Heat and mass transfer modelling of the cold neutron source is of great interest to CNS designers who aim to optimise the heat transfer characteristics of the CNS system. By using computational fluid dynamics (CFD) as a design tool, moderator cooling can be maximised in a system that is both simple and cost effective. The use of CFD for CNS design often begins with subsystem analyses focusing on the CNS moderator cell containing the moderating medium. For example, Sun et al. [15] used CFD to calculate the steady state temperature field of the moderator cell in the China Advanced Research Reactor (CARR) reactor during stand-by operation. The temperature field was then used as the input parameter set for a Finite Element Analysis (FEA) calculation of moderator cell stress distribution to confirm that local stress concentrations did not exceed material design limits.

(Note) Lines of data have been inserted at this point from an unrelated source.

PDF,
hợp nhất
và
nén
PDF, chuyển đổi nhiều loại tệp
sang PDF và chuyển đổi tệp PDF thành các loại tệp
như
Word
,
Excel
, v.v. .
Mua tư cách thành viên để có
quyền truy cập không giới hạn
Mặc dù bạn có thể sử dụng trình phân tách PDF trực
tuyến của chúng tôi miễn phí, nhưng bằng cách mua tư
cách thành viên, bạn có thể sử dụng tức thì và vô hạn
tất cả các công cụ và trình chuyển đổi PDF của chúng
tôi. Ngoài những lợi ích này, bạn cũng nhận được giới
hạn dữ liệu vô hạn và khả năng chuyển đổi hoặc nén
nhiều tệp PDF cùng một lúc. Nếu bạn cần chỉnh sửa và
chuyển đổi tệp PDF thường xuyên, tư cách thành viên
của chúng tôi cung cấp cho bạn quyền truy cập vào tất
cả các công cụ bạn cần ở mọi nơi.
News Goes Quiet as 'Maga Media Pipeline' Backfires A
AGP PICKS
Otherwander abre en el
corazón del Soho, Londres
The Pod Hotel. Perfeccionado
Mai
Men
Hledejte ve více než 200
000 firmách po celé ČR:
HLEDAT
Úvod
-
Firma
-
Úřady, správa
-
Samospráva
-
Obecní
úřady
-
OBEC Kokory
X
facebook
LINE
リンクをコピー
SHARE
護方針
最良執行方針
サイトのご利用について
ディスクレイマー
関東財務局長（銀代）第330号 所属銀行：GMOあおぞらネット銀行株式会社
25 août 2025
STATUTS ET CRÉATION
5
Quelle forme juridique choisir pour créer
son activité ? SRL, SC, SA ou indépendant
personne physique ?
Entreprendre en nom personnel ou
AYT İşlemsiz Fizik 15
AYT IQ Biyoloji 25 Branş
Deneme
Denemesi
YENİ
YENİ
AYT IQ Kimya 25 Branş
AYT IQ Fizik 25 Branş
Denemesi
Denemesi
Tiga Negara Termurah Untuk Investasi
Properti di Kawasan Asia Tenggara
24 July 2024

The Open Pool Australian Light-Water (OPAL) reactor, located at the Lucas Heights Research Laboratory in Sydney, has a vertically installed, 20 L, liquid deuterium cold neutron source. The liquid deuterium circulates in a closed thermosiphon loop cooled by gaseous cryogenic helium. The moderator cell, heat exchanger, and connecting tubes are all surrounded by a helium jacket. Both the helium leg that circulates around the moderator cell and the helium leg cooling the heat exchanger are supplied by a common Brayton cycle cryogenic system. The moderator cell is fabricated in aluminium to maximise neutron transparency, while the heat exchanger, located above and away from the reactor core, is made of stainless steel.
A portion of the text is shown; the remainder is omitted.